→ ACTIVITY
Copy each line from the records below in which the word "will" is found.

Pixel coordinate grounding data:
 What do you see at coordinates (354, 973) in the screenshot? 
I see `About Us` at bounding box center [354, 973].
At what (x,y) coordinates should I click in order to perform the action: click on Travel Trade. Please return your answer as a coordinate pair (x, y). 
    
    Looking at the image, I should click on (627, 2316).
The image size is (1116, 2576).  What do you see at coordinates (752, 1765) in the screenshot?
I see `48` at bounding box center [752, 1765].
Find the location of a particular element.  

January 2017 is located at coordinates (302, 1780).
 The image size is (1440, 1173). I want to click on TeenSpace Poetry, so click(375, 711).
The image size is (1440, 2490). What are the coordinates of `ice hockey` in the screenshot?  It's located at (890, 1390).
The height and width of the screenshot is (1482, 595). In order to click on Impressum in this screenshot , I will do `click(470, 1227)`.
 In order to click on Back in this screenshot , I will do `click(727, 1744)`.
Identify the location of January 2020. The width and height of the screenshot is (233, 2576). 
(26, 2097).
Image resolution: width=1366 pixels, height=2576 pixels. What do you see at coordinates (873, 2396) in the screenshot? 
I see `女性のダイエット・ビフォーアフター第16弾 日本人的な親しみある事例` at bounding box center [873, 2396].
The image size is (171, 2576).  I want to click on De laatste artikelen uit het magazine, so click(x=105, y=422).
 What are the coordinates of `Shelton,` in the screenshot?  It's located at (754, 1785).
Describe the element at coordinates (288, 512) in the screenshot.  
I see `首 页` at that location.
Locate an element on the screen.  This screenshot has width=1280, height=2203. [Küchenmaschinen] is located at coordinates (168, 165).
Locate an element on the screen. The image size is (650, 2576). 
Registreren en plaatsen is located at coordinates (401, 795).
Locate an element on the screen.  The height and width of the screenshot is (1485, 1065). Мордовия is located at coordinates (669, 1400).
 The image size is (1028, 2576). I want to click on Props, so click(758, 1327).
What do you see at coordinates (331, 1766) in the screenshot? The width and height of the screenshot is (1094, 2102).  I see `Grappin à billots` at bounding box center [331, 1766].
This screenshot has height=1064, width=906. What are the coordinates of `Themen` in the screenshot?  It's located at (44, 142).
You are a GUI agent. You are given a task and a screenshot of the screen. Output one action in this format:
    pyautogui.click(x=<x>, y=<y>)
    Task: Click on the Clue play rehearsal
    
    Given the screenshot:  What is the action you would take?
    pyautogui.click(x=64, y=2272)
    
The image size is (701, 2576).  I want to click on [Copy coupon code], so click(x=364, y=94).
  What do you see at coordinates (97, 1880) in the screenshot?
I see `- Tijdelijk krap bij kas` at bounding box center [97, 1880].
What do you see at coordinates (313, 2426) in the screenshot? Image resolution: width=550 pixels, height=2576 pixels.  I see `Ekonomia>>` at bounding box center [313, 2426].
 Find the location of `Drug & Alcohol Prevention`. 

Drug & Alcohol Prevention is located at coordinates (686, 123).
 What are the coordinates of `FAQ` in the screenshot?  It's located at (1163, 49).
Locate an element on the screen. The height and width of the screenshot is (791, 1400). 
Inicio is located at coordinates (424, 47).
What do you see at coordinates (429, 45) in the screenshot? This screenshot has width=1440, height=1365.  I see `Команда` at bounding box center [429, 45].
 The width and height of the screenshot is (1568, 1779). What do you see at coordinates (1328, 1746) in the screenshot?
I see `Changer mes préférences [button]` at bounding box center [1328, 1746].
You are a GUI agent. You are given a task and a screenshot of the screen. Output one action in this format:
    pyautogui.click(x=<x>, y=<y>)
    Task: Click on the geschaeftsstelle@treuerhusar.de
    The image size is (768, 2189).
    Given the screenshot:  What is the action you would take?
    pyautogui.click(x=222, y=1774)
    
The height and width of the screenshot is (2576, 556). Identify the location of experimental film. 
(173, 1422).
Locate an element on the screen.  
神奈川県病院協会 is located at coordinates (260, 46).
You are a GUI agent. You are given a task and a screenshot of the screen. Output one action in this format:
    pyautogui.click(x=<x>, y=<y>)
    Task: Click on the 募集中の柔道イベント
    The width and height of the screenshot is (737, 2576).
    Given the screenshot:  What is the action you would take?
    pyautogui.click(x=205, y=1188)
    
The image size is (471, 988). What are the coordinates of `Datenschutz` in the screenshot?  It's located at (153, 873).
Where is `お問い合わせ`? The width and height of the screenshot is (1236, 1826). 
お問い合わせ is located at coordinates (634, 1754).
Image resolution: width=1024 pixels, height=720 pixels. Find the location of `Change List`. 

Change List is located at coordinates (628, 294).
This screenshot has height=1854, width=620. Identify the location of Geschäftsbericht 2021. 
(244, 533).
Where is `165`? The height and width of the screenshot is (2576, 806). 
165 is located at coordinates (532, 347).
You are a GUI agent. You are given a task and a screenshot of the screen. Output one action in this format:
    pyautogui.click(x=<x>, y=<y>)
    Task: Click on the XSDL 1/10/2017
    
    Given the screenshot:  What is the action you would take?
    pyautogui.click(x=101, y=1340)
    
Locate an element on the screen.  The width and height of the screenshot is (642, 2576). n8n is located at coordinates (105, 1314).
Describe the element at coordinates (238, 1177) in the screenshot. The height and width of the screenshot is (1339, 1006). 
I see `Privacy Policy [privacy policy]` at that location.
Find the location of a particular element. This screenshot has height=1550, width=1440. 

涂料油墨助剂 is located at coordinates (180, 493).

→ WORKED SOLUTION
The height and width of the screenshot is (1482, 595). In order to click on Impressum in this screenshot , I will do `click(470, 1227)`.
 In order to click on Back in this screenshot , I will do `click(727, 1744)`.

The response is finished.